As he grows into adulthood, part of his energy is spent unconsciously holding those denied parts of himself in check, all the while conflicted under this push and pull. This causes confusion, doubt, and a lesser existence.
The psyche holds back some of his talent, for it is indiscriminate in its defense of the soul. The spirit speaks… but is muffled. The yearning is there but is wild and unreconciled and often, steeped in suffering.
It’s like having a house with an enormous electricity bill. To save power, you turn off lights and switch to fluorescent bulbs and even install energy saving appliances. To no avail, your bill is still too high.
Then one day, perhaps when another expensive bill arrives in the mail, you discover an underground cable running from just below the fuses in your power panel to the back wall and towards the direction of an old shed deep in the backyard.
It’s right on the fence line with the next property and as far as you know, no one ever goes there.
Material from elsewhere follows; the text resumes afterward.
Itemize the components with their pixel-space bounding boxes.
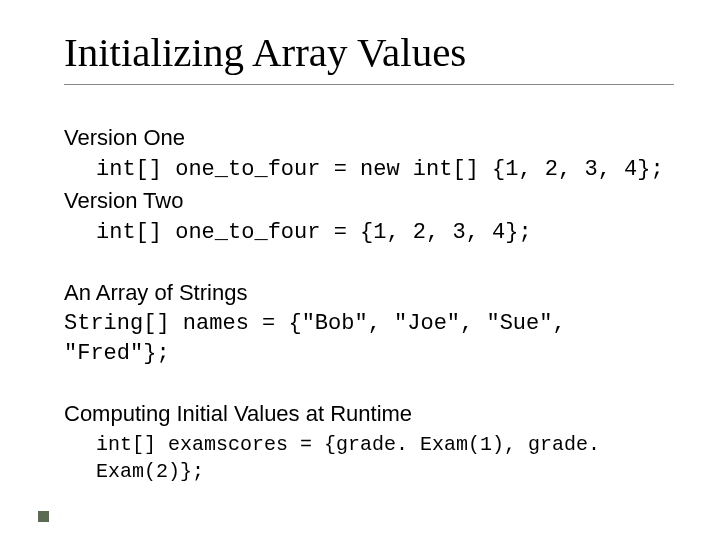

You thought it was empty, none of your business, not yours to deal with, and so, you have avoided it.
After enquiring around and establishing that it is fact part of your land, you get the courage to break into the shed. Inside, you are temporarily blinded as you find 1000-watt bulbs, lots of them, running 24/7. It’s not a cannabis grow-op so what else could it be? Seeking the source of this power you spot the feed going into the ground towards the direction of the main house.
Just as you are saying to yourself, “Holy shit! How long has this been going on?” you spot what looks like an image of your younger self, floating in suspended animation under the intensity of the lights. You recognize him from pictures you have seen of yourself.
Bewildered, you suddenly realize he is held in by the energy you yourself have unknowingly been providing all these years…
He responds only to your voice. You can’t explain what you do and say for these are as mysterious as the situation itself, but you give yourself over to discovery, determined not to leave the boy behind.
You have a conversation and it’s the most important talk you ever have. You listen and reacquaint yourself with him and once you have regained his trust, promise to never leave him again. You gently invite him to come up and into the big house.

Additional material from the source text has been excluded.